There is a lot that goes into reforming a teen felon. I’m reminded of this every morning when I look at my weekly schedule. As part of our parole program, we have fitness on Mondays and Wednesdays, and group therapy on Tuesdays and Thursdays. On Fridays, we’re given our weekly allowance of thirty dollars, which goes toward any personal items, like tampons, underwear, MetroCards, and lunch during the week whenever we’re not at the home. Sundays are for educational field trips that we never go on and visitations. Our only day of freedom is Saturdays, after we finish our chores, but we still need approval to leave before checkout.
I also have to prepare for the GED, pick a trade, and go to vocational school. It’s Ms. Carmen’s job to advise me on my options. I think she is my eighth social worker, but I’m not sure. I’ve lost count. The other social workers I’ve had stopped by baby jail once a month, if they could remember, dropping off animal coloring books, reading and math work sheets, and crossword puzzles. I’d eat through them like air. They’d also leave board games and cards, but for what? There was no one else like me. There was no one f
or me to play with. Baby jail was what they called my cell block, but I was the only baby there.
“So, Mary,” Ms. Carmen asked in a dead voice during my first week at the group home, fiddling with her rosary like a candy necklace. “What do you want to be when you grow up?”
At first, this gave me hope. No one had asked me what I really wanted to do in years, but I knew the answer: I wanted to be a teacher. When I was little, I used to line my toys up in front of an imaginary chalkboard and give reading lessons. I’d even sit Alyssa on my lap and teach her the ABCs. Momma would say, “She’s too little, baby. She can’t even talk yet.” But I didn’t care. Alyssa was going to be smart. I was going to see to that.
When I wrote Teacher on a piece of paper and showed it to Ms. Carmen, she’d chuckled but wasn’t actually amused.
“Well . . . I don’t think that’s a good idea.”
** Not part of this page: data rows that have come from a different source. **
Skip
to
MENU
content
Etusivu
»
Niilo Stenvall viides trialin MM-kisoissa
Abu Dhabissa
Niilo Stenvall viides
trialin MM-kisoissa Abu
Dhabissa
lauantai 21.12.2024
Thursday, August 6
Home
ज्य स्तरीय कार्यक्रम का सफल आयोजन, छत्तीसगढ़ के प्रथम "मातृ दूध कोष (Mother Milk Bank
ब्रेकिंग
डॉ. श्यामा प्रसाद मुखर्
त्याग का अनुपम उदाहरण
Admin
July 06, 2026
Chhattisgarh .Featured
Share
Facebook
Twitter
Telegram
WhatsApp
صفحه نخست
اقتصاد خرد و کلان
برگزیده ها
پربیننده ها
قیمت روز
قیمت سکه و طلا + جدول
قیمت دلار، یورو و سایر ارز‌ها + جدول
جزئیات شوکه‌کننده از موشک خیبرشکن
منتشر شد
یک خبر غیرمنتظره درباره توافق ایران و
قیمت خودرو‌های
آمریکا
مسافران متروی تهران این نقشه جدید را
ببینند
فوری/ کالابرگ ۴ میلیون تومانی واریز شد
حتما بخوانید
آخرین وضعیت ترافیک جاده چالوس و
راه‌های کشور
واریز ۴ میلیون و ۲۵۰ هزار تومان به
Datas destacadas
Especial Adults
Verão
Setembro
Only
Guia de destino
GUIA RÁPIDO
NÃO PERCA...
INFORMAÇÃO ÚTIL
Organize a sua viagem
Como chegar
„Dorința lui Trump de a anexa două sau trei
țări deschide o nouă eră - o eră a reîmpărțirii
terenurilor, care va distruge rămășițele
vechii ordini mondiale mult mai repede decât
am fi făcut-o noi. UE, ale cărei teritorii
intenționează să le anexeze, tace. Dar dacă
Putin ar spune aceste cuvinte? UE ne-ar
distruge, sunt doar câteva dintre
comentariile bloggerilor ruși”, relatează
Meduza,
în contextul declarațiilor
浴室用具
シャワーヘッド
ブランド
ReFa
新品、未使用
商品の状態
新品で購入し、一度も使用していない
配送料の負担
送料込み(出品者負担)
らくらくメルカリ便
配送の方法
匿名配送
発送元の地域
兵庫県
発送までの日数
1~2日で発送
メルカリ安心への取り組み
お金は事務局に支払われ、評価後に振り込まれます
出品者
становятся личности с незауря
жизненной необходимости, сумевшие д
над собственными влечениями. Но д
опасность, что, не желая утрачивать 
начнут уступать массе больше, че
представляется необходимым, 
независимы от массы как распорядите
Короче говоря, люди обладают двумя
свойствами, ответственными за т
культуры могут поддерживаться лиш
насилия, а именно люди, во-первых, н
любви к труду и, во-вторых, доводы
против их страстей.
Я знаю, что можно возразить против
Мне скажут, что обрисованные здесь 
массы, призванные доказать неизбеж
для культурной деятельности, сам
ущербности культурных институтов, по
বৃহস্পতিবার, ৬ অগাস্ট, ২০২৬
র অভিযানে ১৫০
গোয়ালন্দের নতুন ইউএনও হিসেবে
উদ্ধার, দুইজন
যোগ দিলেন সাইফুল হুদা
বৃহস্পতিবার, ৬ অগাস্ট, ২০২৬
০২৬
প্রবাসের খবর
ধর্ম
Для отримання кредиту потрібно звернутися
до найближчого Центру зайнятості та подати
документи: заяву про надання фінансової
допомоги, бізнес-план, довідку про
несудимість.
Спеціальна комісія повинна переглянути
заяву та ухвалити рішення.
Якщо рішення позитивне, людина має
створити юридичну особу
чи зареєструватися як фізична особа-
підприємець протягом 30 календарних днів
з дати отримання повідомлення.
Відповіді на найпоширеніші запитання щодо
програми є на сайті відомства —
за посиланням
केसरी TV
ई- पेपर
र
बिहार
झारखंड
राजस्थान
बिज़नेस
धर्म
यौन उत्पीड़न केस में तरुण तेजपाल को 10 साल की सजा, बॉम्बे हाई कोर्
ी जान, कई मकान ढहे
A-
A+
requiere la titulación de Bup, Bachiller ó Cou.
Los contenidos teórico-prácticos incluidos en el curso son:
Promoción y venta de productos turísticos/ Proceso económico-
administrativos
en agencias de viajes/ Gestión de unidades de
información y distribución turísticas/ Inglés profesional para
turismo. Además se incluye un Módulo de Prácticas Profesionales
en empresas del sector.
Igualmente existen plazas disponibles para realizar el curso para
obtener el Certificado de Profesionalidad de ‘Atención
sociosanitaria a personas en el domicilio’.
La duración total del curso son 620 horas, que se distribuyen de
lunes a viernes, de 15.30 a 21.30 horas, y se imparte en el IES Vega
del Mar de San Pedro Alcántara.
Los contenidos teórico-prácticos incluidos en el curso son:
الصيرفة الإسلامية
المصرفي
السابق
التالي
Ms. Carmen is one of the names on a long list of people who don’t really like me. Which seems ass-backward, since she’s responsible for my well-being. I think it’s because she is super Catholic and I killed a baby or something.
Allegedly.
She made it very clear I would never work with children, that no baby killer would ever be able to work with children. Ever. I’d scratched out Teacher then wrote Nurse.
“Welllll . . .”
Oh right. The pills. Can’t touch those either.
After an hour of discussing what is left to do with my life at the ripe old age of fifteen, it was then determined that the safest career path for a psychopathic baby killer is cosmetology. That is what she chose for me. Another brilliant decision made by a government official. So I sit in GED class for two hours pretending to know nothing, then learn about perms and curling irons for another four hours.
Checkout is a pain in the ass. Ms. Reba has to write down the date and time we leave, where we’re going, and a description of the clothes we’re wearing. But she writes slow as shit and can’t spell worth a damn.